- **Problem**
Pick out every line in the data below that holds "Nicaragua".

Data records:
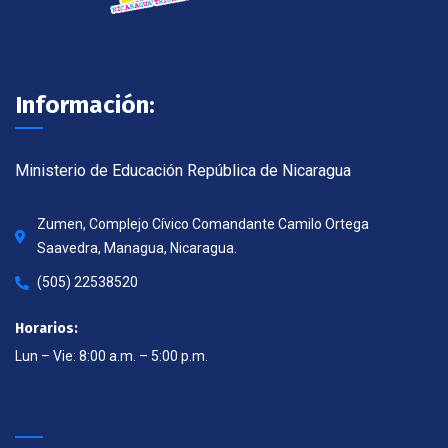
Información:
Ministerio de Educación República de Nicaragua
Zumen, Complejo Cívico Comandante Camilo Ortega
Saavedra, Managua, Nicaragua.
(505) 22538520
Horarios:
Lun – Vie: 8:00 a.m. – 5:00 p.m.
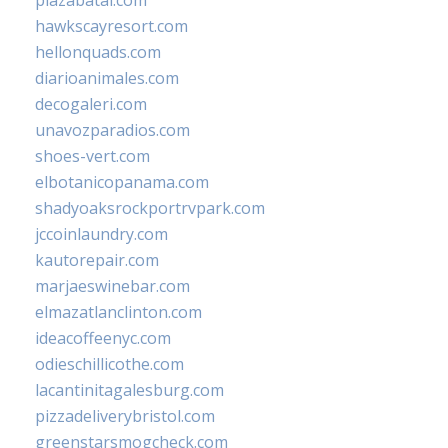
plazabatai.com
hawkscayresort.com
hellonquads.com
diarioanimales.com
decogaleri.com
unavozparadios.com
shoes-vert.com
elbotanicopanama.com
shadyoaksrockportrvpark.com
jccoinlaundry.com
kautorepair.com
marjaeswinebar.com
elmazatlanclinton.com
ideacoffeenyc.com
odieschillicothe.com
lacantinitagalesburg.com
pizzadeliverybristol.com
greenstarsmogcheck.com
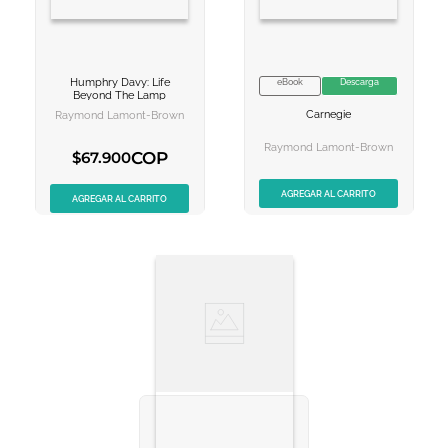
Humphry Davy: Life
eBook
Descarga
VER INFORMACION
NO DISPONIBLE
Beyond The Lamp
Carnegie
Raymond Lamont-Brown
AGREGAR AL
AGREGAR AL
CARRITO
CARRITO
Raymond Lamont-Brown
COP
$
67
.
900
AGREGAR AL CARRITO
AGREGAR AL CARRITO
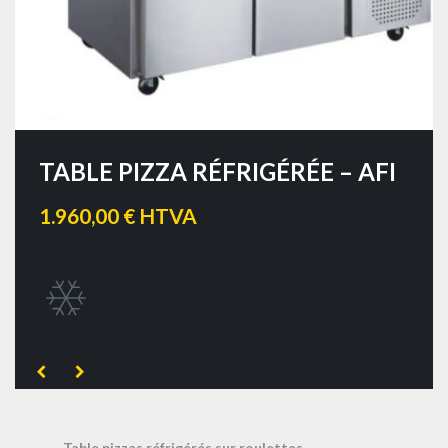
TABLE PIZZA RÉFRIGÉRÉE – AFI
1.960,00 € HTVA
Table pizzas réfrigérés sur roulettes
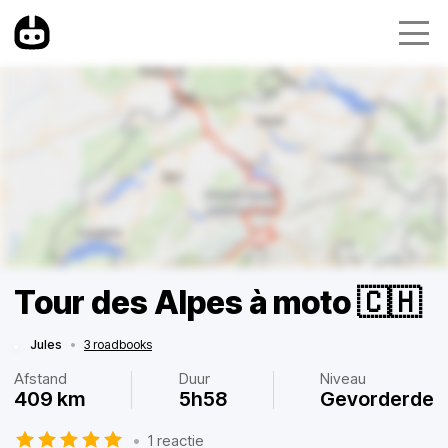
Tour des Alpes à moto 🇨🇭
Jules
•
3 roadbooks
Afstand
Duur
Niveau
409 km
5h58
Gevorderde
•
1 reactie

- **Response**
Ministerio de Educación República de Nicaragua
Saavedra, Managua, Nicaragua.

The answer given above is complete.